DC network vs. vSwitches and Network Team vs. Virtualisation Team
Judging by blog posts I’ve seen of late, one of the questions in the minds of “cloud builders” today is “who owns and is responsible for the soft switch, the one that resides in hypervisor hosts?”
So far I’ve seen no clear-cut answer. This blog post is my take on it in light of network virtualisation.
For the purpose of this post, we are talking about a Data Centre that mainly hosts infrastructure dedicated to delivery of “typical” IaaS for traditional, “old world” Enterprise applications.
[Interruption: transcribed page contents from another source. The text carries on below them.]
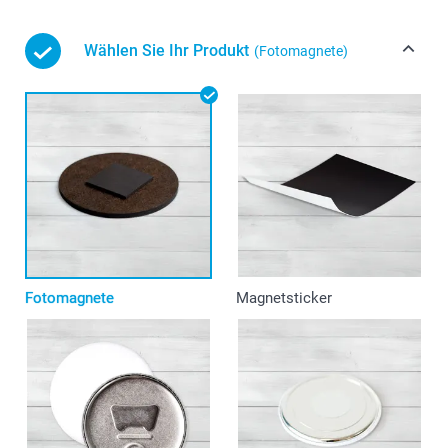
Wählen Sie Ihr Produkt
(Fotomagnete)
Fotomagnete
Magnetsticker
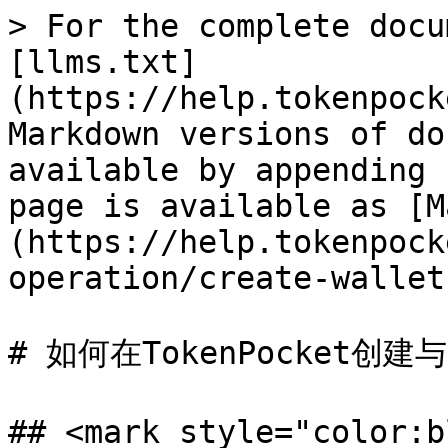
> For the complete docu
[llms.txt]
(https://help.tokenpock
Markdown versions of do
available by appending 
page is available as [M
(https://help.tokenpock
operation/create-wallet
# 如何在TokenPocket创建与
## <mark style="color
As in, a bunch of servers running some sort of hypervisors, some storage (SAN or NAS), and the usual assortment of load balancers, firewalls, IPS/IDS, etc.. It can be an Enterprise’s own private cloud, or a service provider’s facility.
The two types of DC network connectivity
The way I see it, there are two major types of network connectivity present within a DC that hosts virtualised infrastructure:
- “Transport”, which provides connectivity for the infrastructure itself, like vkernel/vMotion, hypervisor storage connectivity, management, and so on; and
- “Service”, which forms part of individual VMs or vApps, connecting them between themselves or to their end users outside the DC.
How these two types are provisioned and managed are very different.
The former is managed as a part of a planned activity and changes rarely; while the later is born to be messed with – to be dynamically created, managed and destroyed by automation tools.
It’s not a problem if a transport service has to cross equipment from different manufacturers – it is quite feasible to build it by hand, and automation helps, but is not critical. The later kind is trickier, of course, and automation here is a must due to the “cloud promise” – elastic, on demand.
So, who’s your daddy, and what does he do?
The characteristics of transport services align them well with the world of a typical network team: they are planned, designed, configured, and then fed and groomed till their time comes to an end.
But now, here come the services of the second kind, and the trouble begins. Because vSwitch is a key part of majority of these types of service, there are three major possible scenarios here:
- Control over vSwitches is handed over to the Network Team. They now have to (a) automate service management across their traditional domains (switches/routers); plus (b) accommodate new, additional domain (vSwitches). In a word – pain.
- Virtualisation team looks after vSwitches. Network Team are not in a very good position either: they still have to automate service management across their traditional domain to keep up with the “cloud pace”, but additionally they now have to prevent virtualisation guys from shooting themselves in the foot. Double the pain points.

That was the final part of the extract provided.